Derrière la menace d'exclusion de la DNCG se cache un scénario encore plus radical : liquider aussi l'association Girondins pour échapper aux dettes réclamées par la FIFA. Un choix qui imposerait de tout changer, du nom au logo, comme Le Mans en 2012 ou Libourne en 2024. Une question identitaire vertigineuse pour un club sextuple champion de France.
Si la société anonyme sportive professionnelle des Girondins est liquidée mercredi faute de garanties financières, la continuité du club reposerait sur l'association. Mais cette dernière n'est pas à l'abri non plus, les dettes de 4,5 millions d'euros sur les transferts internationaux et de 500 000 euros sur les indemnités de formation, dues au titre des règlements FIFA, pourraient lui être reportées en cas de liquidation de la société. C'est exactement ce qui était arrivé aux Chamois Niortais, contraints d'éponger une dette de 300 000 euros envers Bruges sur un intéressement de transfert, une somme que l'association, déjà exsangue, n'avait pas les moyens de contester en justice.
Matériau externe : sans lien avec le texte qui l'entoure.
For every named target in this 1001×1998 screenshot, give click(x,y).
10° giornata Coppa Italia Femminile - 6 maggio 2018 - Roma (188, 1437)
Face à ce risque, la seule parade serait de liquider l'association elle-même pour s'affranchir définitivement du passif, et de repartir avec une structure entièrement neuve. Une bascule qui imposerait de renoncer au nom "Girondins" et au blason historique, sur le modèle du Mans en 2012 ou de Libourne en 2024, devenu les Pingouins. Un précédent qui, selon l'article, pourrait faire jurisprudence en Nouvelle-Aquitaine si Bordeaux devait suivre la même voie.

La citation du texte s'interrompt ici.